Methylthiazolyl tetrazolium assay for cell viability
Cells were cultured at a density of 4-5 x 104 cells per well in 96-well plates for 24 h. The cells were treated with different concentrations of APN for 24 h. And then cell viability was determined by the MTT reduction assay. Cells were incubated with MTT solution (5 mg/mL) for 4 h at 37 °C. The dark blue formazan crystals that formed in intact cells were solubilized with 150 μL of DMSO, and the absorbance at 490 nm was measured with a microplate reader (Bio-Rad, Hercules, CA, USA).
Total protein were extracted from cells and liver tissues using RIPA lysis buffer and phenylmethylsulfonyl fluoride (Beyotime, China). The protein concentration was detected by using a BCA protein assay kit. Equal amounts of protein (20μg) were separated using 10 or 12% SDS-PAGE and were transferred onto a polyvinylidene difluoride membrane (PVDF). Next, PVDF membranes were blocked with 5% fat-free milk and incubated with primary antibodies to NLRP3 (Abcam, Inc., CA, USA, Cat. No. ab-270449), NF-κB/p-65 (Abcam, Inc., CA, USA, Cat. No. ab-76302), GAPDH (Abcam, Inc., CA, USA, Cat. No.ab-181602) overnight at 4℃. Subsequently, the membranes were washed and incubated with secondary antibodies at room temperature. The optical density of the bands was visualized by an ECL system (Pierce). GAPDH was used as an endogenous control. Data was normalized to GAPDH levels.

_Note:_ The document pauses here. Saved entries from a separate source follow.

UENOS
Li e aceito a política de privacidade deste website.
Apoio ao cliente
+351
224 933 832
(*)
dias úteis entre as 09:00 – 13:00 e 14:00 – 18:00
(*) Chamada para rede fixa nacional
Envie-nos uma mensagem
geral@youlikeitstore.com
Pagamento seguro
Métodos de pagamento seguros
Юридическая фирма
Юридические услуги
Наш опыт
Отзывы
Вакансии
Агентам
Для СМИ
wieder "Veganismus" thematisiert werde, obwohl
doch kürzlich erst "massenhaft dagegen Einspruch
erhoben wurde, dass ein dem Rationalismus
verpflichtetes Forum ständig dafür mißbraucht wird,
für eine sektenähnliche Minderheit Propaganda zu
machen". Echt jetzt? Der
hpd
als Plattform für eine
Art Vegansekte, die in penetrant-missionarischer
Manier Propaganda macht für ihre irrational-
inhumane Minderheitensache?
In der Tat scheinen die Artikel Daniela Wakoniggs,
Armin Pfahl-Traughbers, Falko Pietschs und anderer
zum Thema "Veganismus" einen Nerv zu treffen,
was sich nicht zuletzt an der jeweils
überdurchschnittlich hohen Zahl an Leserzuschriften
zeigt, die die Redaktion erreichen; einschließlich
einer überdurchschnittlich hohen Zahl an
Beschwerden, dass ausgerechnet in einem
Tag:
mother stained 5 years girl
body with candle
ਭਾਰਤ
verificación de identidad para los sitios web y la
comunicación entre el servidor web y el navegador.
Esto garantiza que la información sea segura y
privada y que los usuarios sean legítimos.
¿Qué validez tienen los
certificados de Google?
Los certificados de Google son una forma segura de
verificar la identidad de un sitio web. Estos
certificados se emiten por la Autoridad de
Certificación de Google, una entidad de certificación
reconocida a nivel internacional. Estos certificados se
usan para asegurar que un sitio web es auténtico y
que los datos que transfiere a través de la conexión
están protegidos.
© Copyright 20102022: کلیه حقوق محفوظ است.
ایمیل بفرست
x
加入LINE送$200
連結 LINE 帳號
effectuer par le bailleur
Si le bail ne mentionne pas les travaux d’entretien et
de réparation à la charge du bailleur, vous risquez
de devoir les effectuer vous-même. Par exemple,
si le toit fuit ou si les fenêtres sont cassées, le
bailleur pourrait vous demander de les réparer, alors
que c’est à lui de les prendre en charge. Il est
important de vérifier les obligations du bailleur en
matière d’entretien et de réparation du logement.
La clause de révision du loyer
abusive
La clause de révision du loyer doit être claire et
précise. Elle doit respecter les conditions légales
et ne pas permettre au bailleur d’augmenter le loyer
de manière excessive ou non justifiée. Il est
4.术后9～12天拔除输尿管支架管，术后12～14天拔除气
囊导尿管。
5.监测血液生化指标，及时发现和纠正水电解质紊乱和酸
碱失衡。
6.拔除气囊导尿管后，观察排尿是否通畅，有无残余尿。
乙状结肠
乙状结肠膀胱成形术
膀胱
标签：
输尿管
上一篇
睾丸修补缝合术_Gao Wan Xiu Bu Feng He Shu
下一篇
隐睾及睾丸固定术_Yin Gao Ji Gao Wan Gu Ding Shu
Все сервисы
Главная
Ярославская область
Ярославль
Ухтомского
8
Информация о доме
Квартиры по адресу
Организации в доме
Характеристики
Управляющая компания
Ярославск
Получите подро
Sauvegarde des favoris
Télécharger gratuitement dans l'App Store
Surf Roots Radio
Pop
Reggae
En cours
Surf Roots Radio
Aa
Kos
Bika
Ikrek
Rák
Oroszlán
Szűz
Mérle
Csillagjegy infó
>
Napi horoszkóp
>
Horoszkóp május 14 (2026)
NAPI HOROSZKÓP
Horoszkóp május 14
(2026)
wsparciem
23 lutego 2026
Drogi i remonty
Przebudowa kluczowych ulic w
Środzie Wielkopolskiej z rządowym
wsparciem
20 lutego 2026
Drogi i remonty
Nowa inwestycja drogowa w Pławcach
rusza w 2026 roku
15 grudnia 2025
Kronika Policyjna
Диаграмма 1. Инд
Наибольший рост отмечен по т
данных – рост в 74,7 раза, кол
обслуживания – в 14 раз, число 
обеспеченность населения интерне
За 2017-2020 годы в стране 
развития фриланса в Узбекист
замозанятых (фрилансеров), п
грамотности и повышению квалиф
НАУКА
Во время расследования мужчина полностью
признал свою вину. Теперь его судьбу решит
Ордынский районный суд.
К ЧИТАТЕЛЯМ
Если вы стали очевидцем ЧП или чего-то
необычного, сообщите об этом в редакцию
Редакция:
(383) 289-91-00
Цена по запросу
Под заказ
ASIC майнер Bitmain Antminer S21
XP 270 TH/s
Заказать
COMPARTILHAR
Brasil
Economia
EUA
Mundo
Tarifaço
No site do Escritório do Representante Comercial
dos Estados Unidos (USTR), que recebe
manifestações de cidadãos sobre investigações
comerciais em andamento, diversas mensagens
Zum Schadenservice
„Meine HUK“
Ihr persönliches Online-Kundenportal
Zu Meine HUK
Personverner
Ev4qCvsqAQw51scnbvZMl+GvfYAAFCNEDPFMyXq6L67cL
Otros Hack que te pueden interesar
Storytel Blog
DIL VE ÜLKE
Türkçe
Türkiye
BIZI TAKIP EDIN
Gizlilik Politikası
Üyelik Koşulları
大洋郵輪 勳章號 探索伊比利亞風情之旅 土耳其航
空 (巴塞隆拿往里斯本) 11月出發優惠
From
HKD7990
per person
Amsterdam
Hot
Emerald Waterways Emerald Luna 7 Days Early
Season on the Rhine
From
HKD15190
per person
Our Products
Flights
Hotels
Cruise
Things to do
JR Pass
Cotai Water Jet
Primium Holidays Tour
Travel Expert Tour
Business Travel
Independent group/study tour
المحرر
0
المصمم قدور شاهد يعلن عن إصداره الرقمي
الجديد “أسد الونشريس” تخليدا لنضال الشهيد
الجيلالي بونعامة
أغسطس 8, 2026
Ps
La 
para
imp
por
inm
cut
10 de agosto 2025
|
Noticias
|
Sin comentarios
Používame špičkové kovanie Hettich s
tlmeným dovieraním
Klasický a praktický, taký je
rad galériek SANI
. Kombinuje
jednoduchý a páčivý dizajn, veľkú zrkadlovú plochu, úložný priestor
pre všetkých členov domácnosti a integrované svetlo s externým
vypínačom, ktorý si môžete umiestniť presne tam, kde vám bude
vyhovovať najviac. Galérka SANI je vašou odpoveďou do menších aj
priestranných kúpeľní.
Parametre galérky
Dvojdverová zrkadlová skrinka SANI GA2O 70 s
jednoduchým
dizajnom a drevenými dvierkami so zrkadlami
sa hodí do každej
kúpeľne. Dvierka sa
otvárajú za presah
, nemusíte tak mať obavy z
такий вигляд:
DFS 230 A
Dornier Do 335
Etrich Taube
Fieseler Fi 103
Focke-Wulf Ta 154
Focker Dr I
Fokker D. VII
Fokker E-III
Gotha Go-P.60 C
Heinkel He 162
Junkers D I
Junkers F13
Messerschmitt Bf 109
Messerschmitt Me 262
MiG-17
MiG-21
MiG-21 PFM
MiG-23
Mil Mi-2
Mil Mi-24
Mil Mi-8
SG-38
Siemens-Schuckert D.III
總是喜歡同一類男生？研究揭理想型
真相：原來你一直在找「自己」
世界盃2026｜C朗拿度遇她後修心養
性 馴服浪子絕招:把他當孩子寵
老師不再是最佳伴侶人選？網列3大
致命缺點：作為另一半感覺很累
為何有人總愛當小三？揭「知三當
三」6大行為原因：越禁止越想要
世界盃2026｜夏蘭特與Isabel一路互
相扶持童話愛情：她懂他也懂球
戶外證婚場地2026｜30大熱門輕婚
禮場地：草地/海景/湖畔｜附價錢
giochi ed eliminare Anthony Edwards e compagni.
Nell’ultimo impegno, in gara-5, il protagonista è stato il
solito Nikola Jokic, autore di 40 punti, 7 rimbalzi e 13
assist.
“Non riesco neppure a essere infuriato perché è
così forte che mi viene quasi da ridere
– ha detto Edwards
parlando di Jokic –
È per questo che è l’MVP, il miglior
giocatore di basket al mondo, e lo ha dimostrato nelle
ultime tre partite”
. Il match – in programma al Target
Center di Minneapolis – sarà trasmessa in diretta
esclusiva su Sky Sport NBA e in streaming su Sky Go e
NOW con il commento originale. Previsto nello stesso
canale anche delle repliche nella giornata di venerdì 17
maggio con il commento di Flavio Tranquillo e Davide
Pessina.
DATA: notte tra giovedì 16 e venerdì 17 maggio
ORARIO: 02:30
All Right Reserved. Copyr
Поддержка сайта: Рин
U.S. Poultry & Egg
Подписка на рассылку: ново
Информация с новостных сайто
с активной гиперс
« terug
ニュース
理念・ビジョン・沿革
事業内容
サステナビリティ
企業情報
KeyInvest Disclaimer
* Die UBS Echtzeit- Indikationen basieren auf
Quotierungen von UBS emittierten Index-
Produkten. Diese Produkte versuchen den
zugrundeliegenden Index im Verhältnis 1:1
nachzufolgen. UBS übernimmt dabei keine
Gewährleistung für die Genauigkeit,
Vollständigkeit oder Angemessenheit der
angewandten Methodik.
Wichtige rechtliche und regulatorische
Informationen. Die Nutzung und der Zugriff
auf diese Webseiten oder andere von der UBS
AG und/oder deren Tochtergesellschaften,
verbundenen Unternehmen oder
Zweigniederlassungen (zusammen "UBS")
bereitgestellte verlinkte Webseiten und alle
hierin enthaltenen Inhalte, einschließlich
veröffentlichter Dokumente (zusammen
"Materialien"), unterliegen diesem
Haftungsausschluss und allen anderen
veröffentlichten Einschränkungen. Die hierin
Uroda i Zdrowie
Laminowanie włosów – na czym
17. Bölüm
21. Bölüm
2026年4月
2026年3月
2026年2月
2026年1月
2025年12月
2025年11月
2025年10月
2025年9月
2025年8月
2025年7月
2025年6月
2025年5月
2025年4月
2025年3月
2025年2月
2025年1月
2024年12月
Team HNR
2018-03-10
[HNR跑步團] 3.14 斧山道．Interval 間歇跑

RNA isolation and qPCR analysis
Total RNA was extracted from the frozen tissues or treated HepG2 cells using Trizol reagent. First strand cDNA was synthesized using an RT kit. Amplifications were performed using an opticon continuous fluorescence detection system with SYBR green fluorescence. A single melting curve peak confirmed the presence of a single product. Results were expressed as fold differences relative to GAPDH using the 2-ΔΔCT method. All the primers were synthesized by Sangon Biotech (Shanghai, China) and the sequence are listed in Table 1.
All data are presented as means ± SEM. SPSS 21.0 was used to perform statistical analysis of the data. Statistical differences were calculated with the 2-tailed Student t test when comparing 2 conditions, and ANOVA was used when comparing ＞2 conditions. A value of P <0.05 was considered statistically significant.